Tell how many lines in the data contain the string "Speicherdauer", using a single number as the whole reply.

*** Data extract ***

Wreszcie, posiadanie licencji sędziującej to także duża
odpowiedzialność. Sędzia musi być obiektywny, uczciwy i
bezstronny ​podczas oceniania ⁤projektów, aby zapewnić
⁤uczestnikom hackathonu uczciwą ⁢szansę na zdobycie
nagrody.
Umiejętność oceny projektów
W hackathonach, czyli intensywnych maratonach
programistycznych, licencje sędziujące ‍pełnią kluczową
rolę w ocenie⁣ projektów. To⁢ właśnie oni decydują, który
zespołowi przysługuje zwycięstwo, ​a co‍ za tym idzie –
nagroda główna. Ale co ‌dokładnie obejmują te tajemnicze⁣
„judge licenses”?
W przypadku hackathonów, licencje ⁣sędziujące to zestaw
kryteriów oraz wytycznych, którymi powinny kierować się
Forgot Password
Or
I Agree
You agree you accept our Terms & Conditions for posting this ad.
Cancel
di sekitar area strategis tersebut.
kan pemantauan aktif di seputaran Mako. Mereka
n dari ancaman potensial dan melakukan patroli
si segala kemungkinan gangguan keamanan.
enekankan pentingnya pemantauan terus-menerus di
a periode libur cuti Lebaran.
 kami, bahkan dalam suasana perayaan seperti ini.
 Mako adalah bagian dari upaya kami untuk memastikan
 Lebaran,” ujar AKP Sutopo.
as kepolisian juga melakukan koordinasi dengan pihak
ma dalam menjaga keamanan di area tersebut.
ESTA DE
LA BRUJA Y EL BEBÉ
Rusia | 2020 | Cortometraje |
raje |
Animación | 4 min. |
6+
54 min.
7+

*** End of Data extract ***
*** Data extract ***

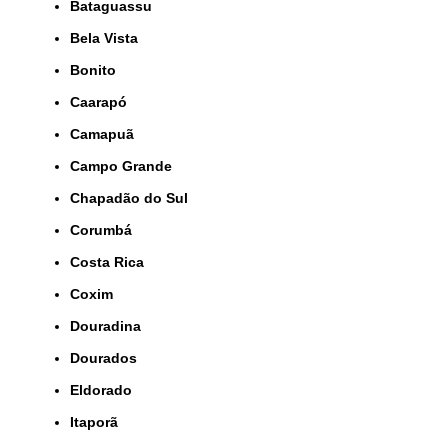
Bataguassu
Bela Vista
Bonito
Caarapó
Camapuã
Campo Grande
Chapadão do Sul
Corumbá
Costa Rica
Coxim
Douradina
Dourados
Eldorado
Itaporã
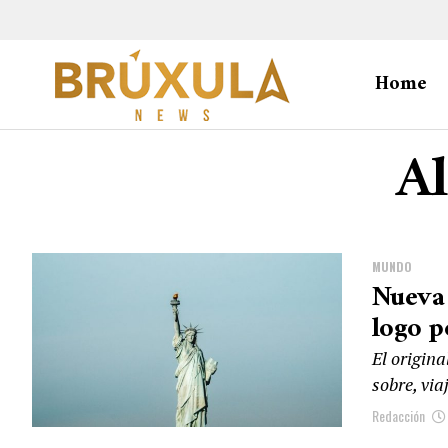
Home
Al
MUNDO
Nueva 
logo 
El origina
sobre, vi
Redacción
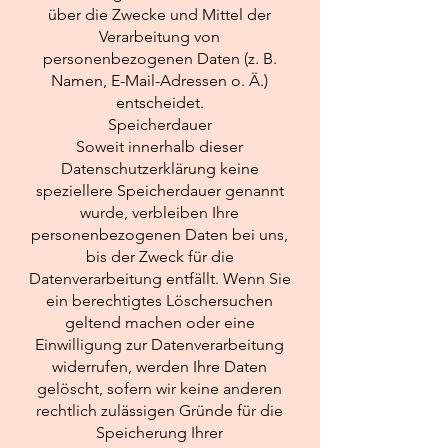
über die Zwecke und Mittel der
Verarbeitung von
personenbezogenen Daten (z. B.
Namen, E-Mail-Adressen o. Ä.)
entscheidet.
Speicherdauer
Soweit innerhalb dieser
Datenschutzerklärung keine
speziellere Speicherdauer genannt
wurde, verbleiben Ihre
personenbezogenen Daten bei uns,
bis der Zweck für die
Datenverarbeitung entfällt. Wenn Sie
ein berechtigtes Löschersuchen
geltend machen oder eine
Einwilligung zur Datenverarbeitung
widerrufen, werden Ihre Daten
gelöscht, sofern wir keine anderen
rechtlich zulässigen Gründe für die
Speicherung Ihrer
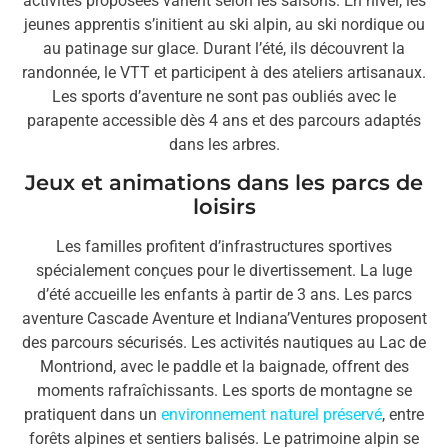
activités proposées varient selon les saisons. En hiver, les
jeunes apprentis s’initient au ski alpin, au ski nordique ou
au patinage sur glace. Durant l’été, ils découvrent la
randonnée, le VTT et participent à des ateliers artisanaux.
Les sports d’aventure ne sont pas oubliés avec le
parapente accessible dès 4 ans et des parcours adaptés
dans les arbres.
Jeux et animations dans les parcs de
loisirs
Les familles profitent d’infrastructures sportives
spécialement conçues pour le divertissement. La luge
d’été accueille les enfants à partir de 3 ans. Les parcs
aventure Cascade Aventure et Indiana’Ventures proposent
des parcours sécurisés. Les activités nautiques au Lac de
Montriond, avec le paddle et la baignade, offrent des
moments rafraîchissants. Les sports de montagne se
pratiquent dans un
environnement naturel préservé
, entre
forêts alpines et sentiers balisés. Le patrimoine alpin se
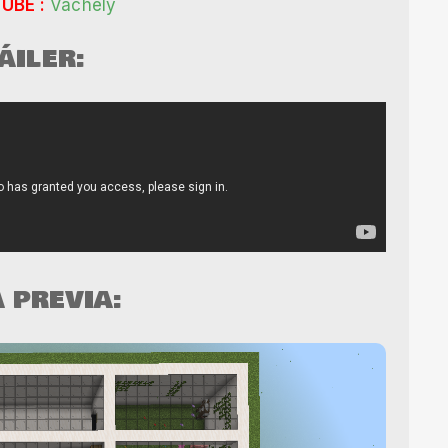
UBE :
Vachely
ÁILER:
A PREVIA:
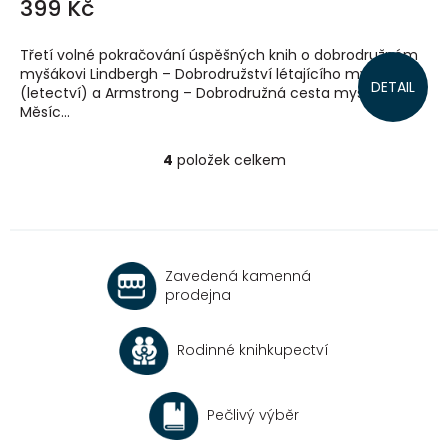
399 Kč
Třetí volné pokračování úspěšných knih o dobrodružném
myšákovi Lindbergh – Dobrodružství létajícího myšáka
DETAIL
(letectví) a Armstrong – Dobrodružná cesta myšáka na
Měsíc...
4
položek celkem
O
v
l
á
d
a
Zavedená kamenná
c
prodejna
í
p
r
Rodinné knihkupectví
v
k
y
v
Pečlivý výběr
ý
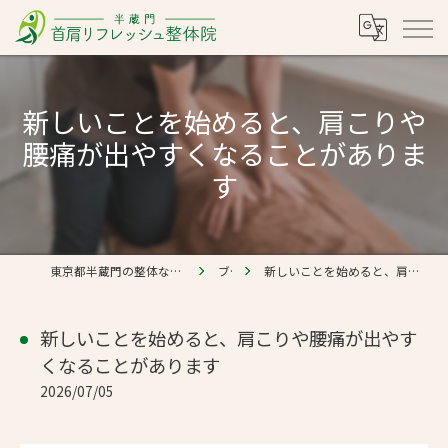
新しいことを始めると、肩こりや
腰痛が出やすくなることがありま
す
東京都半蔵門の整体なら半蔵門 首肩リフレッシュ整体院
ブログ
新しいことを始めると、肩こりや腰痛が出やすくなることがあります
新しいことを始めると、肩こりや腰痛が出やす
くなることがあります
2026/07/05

*** End of Data extract ***

Expected output>
2